第93回選抜高校野球決勝、初優勝目指した明豊は東海大相模に惜敗

 誰かの為に頑張る人は本当に強い。明豊(大分)のエース・京本眞投手は聖地・甲子園での投球を捧げたい人がいた。難波創平さんは京本の従弟。「創平も野球を昔やっていたのでほぼ毎日キャッチボールをしてもらっていました。ほんまのお兄ちゃんみたいな感じでしたね」。そんな創平兄ちゃんとの急な別れは、くしくも夢を抱いて入学を決意した明豊の入学試験の日だった。【市川いずみ】

 交通事故。まだ19歳の若さだった。「目標を見失うというか、一気に頭が真っ白になって、野球のことすら考えられない。2週間くらい外にも出られませんでした」。試合会場が遠くても、いつも足を運んで応援してくれた。もう一緒にキャッチボールをすることはできないけれど、可愛がってくれた創平兄ちゃんのためにできることは何かを考えたという。

「暗い表情をしていたら創平も悲しむと思いました。誰よりも努力して有名になってプロ野球選手になって、天国で良い姿を見てもらえるように頑張ろうって思います」

 エースの座を掴んで挑んだ初めての甲子園。「甲子園も創平がどこかから見てくれている」と気合を入れた初戦の東播磨(兵庫)戦。先発マウンドに上がるも「力んで空回りしてしまった」と振り返ったように2回1/3を投げ4失点で降板。「不甲斐ないし、情けない」と反省の言葉が並んだ。

 2回戦・市和歌山戦では登板はなく、次のマウンドは準々決勝・智弁学園(奈良)戦の先発マウンドだった。

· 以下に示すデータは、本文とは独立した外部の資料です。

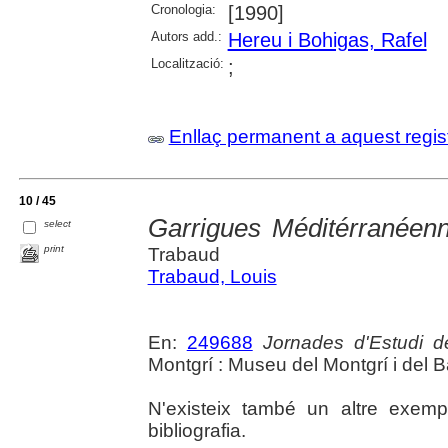
Cronologia:
[1990]
Autors add.:
Hereu i Bohigas, Rafel
Localització:
;
Enllaç permanent a aquest regis
10 / 45
Garrigues Méditérranéen
select
print
Trabaud
Trabaud, Louis
En:
249688
Jornades d'Estudi d
Montgrí : Museu del Montgrí i del B
N'existeix també un altre exempl
bibliografia.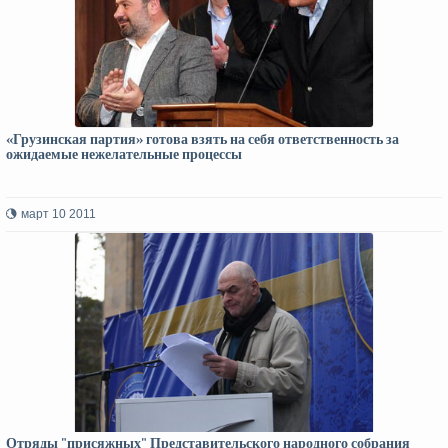
«Грузинская партия» готова взять на себя ответственность за
ожидаемые нежелательные процессы
март 10 2011
Отряды "присяжных" Представительского народного собрания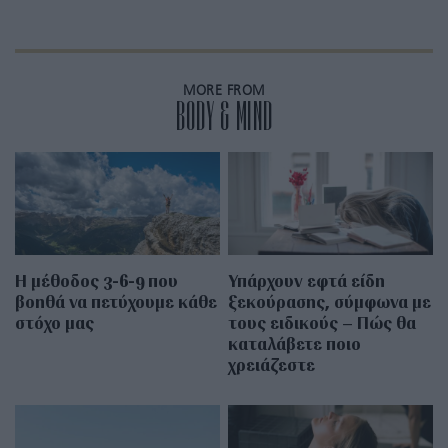
MORE FROM
BODY & MIND
Η μέθοδος 3-6-9 που
Υπάρχουν εφτά είδη
βοηθά να πετύχουμε κάθε
ξεκούρασης, σύμφωνα με
στόχο μας
τους ειδικούς – Πώς θα
καταλάβετε ποιο
χρειάζεστε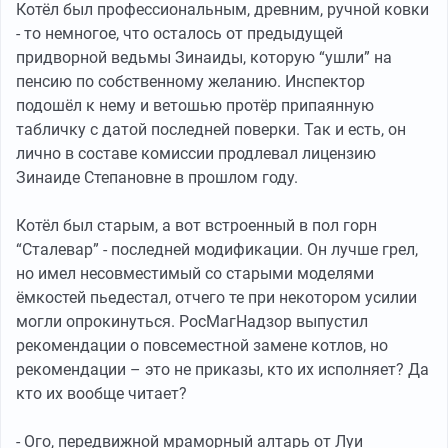
Котёл был профессиональным, древним, ручной ковки
- то немногое, что осталось от предыдущей
придворной ведьмы Зинаиды, которую “ушли” на
пенсию по собственному желанию. Инспектор
подошёл к нему и ветошью протёр припаянную
табличку с датой последней поверки. Так и есть, он
лично в составе комиссии продлевал лицензию
Зинаиде Степановне в прошлом году.
Котёл был старым, а вот встроенный в пол горн
“Сталевар” - последней модификации. Он лучше грел,
но имел несовместимый со старыми моделями
ёмкостей пьедестал, отчего те при некотором усилии
могли опрокинуться. РосМагНадзор выпустил
рекомендации о повсеместной замене котлов, но
рекомендации – это не приказы, кто их исполняет? Да
кто их вообще читает?
- Ого, передвижной мраморный алтарь от Луи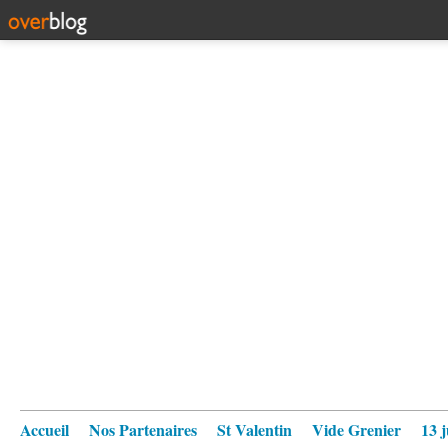
Accueil
Nos Partenaires
St Valentin
Vide Grenier
13 j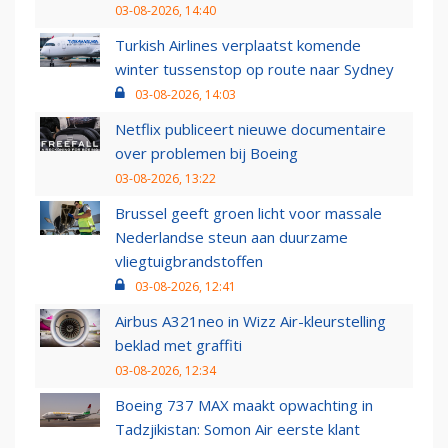
03-08-2026, 14:40
Turkish Airlines verplaatst komende
winter tussenstop op route naar Sydney
03-08-2026, 14:03
Netflix publiceert nieuwe documentaire
over problemen bij Boeing
03-08-2026, 13:22
Brussel geeft groen licht voor massale
Nederlandse steun aan duurzame
vliegtuigbrandstoffen
03-08-2026, 12:41
Airbus A321neo in Wizz Air-kleurstelling
beklad met graffiti
03-08-2026, 12:34
Boeing 737 MAX maakt opwachting in
Tadzjikistan: Somon Air eerste klant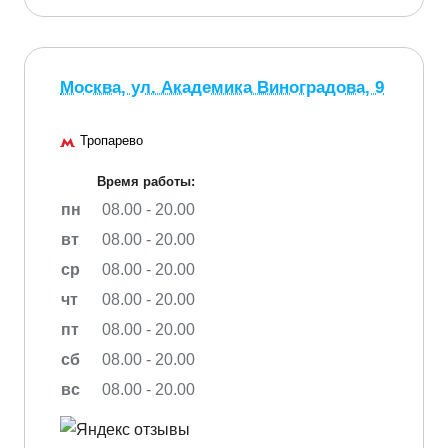
Москва, ул. Академика Виноградова, 9
Тропарево
Время работы:
пн
08.00 - 20.00
вт
08.00 - 20.00
ср
08.00 - 20.00
чт
08.00 - 20.00
пт
08.00 - 20.00
сб
08.00 - 20.00
вс
08.00 - 20.00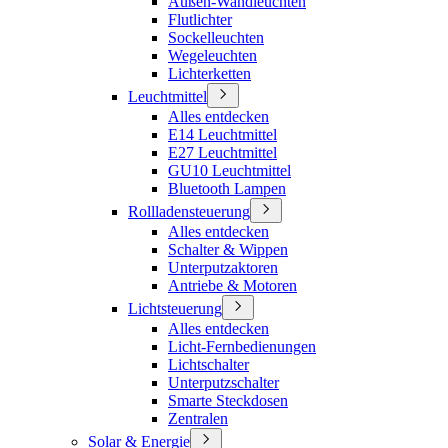
Außen-Wandleuchten
Flutlichter
Sockelleuchten
Wegeleuchten
Lichterketten
Leuchtmittel
Alles entdecken
E14 Leuchtmittel
E27 Leuchtmittel
GU10 Leuchtmittel
Bluetooth Lampen
Rollladensteuerung
Alles entdecken
Schalter & Wippen
Unterputzaktoren
Antriebe & Motoren
Lichtsteuerung
Alles entdecken
Licht-Fernbedienungen
Lichtschalter
Unterputzschalter
Smarte Steckdosen
Zentralen
Solar & Energie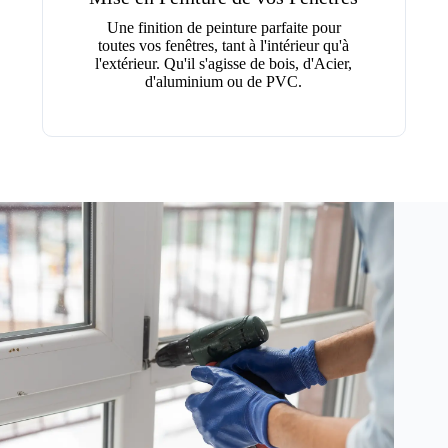
Une finition de peinture parfaite pour
toutes vos fenêtres, tant à l'intérieur qu'à
l'extérieur. Qu'il s'agisse de bois, d'Acier,
d'aluminium ou de PVC.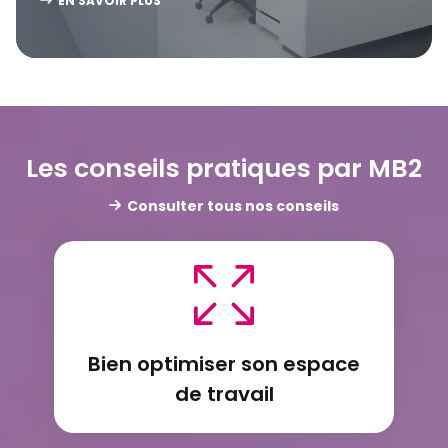
EN SAVOIR PLUS
Les conseils pratiques par MB2
Consulter tous nos conseils
Bien optimiser son espace
de travail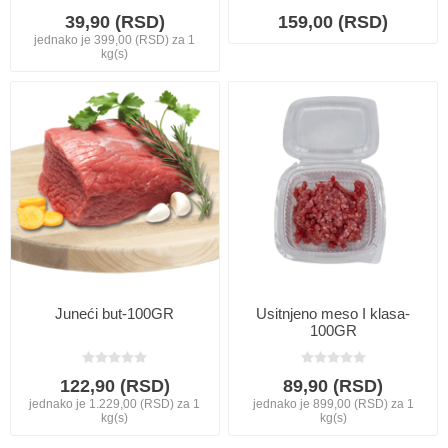
39,90 (RSD)
159,00 (RSD)
jednako je 399,00 (RSD) za 1
kg(s)
Juneći but-100GR
Usitnjeno meso I klasa-
100GR
122,90 (RSD)
89,90 (RSD)
jednako je 1.229,00 (RSD) za 1
jednako je 899,00 (RSD) za 1
kg(s)
kg(s)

 初戦とはまるで別人。小気味よく智弁打線に投げ込んでいく。任された3回を2安打無失点に抑えベスト4進出への流れを作った。準決勝の中京大中京(愛知)は6回からマウンドに上がり、3回1/3を投げ1失点。相手打線を抑え込み、チームを初の決勝戦に導いた。

決勝戦は同点の8回に登板、しかし、サヨナラ負け…

 いよいよ迎えた東海大相模(神奈川)との決勝戦。出番がやってきたのは2-2の同点で迎えた8回だった。創平兄ちゃんに届ける好投を。“創平とともに”と記した帽子、そして刺繍を施したグラブを手に、日本一へ向けてのマウンドへ上がった。

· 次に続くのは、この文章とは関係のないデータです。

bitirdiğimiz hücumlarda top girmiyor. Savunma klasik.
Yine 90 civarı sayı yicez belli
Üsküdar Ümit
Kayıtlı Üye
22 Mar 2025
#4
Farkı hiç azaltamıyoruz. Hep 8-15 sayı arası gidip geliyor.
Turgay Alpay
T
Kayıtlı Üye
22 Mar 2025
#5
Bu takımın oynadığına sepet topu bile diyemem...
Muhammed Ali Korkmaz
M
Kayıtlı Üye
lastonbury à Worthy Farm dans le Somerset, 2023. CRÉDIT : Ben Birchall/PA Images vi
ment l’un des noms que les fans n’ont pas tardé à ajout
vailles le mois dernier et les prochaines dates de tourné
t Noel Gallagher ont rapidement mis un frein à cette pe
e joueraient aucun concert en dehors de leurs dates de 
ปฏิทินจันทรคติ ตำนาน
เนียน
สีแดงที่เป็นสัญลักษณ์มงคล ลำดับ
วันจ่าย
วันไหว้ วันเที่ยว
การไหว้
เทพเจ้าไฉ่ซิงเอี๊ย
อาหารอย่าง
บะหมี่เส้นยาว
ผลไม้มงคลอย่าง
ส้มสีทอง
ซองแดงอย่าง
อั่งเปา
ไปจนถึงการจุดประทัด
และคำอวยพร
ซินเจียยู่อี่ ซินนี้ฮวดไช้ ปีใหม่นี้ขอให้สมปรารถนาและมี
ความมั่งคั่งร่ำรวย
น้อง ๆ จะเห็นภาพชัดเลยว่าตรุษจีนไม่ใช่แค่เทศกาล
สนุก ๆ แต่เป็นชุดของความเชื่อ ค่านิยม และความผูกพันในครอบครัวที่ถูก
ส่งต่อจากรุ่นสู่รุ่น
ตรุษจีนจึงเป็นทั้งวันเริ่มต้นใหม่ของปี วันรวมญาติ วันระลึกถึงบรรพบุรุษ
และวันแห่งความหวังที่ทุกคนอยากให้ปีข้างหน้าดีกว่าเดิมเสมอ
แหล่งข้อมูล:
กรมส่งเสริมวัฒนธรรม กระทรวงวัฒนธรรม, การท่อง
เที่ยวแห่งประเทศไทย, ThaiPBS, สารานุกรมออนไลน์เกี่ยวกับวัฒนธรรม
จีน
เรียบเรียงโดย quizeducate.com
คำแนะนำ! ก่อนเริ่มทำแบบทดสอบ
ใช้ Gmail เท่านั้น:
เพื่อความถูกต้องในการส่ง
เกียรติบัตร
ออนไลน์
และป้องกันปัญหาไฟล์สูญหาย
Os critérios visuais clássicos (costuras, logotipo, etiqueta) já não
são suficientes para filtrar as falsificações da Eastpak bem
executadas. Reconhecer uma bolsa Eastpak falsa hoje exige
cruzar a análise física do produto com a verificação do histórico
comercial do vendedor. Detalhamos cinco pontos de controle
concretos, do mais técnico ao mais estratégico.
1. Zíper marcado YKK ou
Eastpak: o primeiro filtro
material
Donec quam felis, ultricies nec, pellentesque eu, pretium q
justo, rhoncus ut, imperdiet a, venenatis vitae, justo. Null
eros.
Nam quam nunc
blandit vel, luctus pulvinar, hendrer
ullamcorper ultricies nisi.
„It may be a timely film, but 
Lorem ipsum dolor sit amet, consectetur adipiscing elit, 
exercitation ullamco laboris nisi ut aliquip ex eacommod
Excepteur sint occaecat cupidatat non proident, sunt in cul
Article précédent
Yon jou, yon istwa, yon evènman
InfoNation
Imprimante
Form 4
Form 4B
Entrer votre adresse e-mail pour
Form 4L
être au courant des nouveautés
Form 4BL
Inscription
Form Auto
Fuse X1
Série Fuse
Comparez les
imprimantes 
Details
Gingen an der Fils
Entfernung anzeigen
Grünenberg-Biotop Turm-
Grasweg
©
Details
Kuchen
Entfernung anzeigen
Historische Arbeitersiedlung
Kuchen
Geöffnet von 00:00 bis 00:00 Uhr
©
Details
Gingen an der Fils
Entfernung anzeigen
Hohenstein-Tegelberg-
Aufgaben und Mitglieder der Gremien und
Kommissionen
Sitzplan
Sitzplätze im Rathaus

 1死を奪った後、5番百瀬、6番佐藤に連打を許すも続く、7番小平を併殺打に打ち取り、ピンチを凌いだ。明豊の9回表は無得点。黄色のグラブをギュッと握った。先頭の8番深谷に内野安打を許すとその後申告敬遠などで1死満塁。甲子園で投じた174球目。前進守備の遊撃手のグラブを弾いた白球は無情にも黒土の上に転がった。「ごめん、ごめん……」。整列時には俯きながら謝ることしかできなかった。それでも閉会式ではしっかり前を見据える京本の姿があった。

 大会を通じて、マウンド以外でも京本の姿がよく目に留まった。初戦で降板した時から、ベンチにいるときは常に1番に野手を迎え、打席に向かう選手のサポート、伝令。投げるだけではない、エースのあるべき姿を見せていた。創平兄ちゃんはきっと笑顔でこう言ってくれただろう。

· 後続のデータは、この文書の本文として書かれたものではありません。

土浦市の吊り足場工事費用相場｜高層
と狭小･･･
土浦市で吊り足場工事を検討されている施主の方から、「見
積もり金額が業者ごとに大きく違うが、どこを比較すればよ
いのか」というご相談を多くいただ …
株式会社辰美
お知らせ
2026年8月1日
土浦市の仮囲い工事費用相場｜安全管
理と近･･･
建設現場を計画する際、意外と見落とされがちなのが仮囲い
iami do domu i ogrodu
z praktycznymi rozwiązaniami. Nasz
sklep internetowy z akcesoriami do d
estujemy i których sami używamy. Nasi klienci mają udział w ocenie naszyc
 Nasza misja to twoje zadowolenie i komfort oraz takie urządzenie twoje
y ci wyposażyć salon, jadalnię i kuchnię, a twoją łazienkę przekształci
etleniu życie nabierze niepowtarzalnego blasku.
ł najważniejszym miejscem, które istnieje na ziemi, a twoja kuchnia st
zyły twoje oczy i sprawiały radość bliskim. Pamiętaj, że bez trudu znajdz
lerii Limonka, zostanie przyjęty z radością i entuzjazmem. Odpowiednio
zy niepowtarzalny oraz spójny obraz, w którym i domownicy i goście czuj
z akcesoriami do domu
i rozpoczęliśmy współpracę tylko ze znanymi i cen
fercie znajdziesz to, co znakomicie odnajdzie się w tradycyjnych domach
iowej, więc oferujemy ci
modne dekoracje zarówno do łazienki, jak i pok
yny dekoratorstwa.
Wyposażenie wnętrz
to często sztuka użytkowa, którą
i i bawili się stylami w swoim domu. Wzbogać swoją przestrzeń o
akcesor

「準優勝おめでとう!」(市川いずみ / Izumi Ichikawa)

市川いずみ(いちかわ・いずみ) 京都府出身のフリーアナウンサー、関西大学卒。元山口朝日放送アナウンサー時代には高校野球の実況も担当し、最優秀新人賞を受賞。NHKワースポ×MLBの土日キャスター。学生時代はソフトボールで全国大会出場の経歴を持つ。